◆ Exercise description: For this exercise, return exactly the lines of the material below that begin at the one with "de la Autopista del Café." and stop after the one with "V domě speciality".

◆ Dataset content:

* * * * * * *

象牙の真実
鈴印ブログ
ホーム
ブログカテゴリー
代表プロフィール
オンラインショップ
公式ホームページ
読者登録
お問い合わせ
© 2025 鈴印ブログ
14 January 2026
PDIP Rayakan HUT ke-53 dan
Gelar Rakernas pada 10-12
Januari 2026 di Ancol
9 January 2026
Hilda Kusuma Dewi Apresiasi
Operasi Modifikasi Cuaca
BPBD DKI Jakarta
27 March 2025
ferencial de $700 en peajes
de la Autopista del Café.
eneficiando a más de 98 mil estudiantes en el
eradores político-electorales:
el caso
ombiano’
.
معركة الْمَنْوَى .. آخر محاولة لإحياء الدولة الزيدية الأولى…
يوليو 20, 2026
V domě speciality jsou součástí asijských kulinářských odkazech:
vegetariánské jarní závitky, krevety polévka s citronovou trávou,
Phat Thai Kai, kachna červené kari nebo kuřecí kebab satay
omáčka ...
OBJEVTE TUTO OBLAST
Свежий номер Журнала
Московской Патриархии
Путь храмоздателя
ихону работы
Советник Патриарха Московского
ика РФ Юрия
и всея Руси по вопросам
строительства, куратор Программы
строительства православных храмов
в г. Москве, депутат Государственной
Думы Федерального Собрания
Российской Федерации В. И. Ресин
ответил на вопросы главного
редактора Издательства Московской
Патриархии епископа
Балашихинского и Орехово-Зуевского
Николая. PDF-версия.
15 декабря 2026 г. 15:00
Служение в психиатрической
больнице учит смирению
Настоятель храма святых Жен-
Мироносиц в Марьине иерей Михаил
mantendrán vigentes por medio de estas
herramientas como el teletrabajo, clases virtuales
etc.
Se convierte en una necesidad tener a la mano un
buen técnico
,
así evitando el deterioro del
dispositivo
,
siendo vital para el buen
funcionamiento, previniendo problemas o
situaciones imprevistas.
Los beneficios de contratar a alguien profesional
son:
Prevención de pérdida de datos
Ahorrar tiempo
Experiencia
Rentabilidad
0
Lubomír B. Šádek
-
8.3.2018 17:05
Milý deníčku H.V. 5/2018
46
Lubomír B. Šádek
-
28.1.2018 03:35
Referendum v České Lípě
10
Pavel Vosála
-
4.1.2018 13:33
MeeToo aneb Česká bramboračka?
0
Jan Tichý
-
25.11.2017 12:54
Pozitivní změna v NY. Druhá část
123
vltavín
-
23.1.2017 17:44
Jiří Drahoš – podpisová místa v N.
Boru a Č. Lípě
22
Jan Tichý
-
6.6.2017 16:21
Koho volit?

* * * * * * *

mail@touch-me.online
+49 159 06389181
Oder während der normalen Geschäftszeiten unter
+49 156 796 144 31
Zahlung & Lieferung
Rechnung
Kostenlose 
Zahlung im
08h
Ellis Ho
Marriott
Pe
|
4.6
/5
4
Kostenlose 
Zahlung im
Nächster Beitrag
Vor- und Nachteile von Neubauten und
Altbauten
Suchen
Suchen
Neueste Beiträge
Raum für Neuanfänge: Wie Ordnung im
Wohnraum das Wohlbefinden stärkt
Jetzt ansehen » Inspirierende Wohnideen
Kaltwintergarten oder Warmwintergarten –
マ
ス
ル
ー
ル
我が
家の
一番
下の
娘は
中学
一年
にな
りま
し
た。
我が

* * * * * * *

◆ Output for this task:
de la Autopista del Café.
eneficiando a más de 98 mil estudiantes en el
eradores político-electorales:
el caso
ombiano’
.
معركة الْمَنْوَى .. آخر محاولة لإحياء الدولة الزيدية الأولى…
يوليو 20, 2026
V domě speciality jsou součástí asijských kulinářských odkazech:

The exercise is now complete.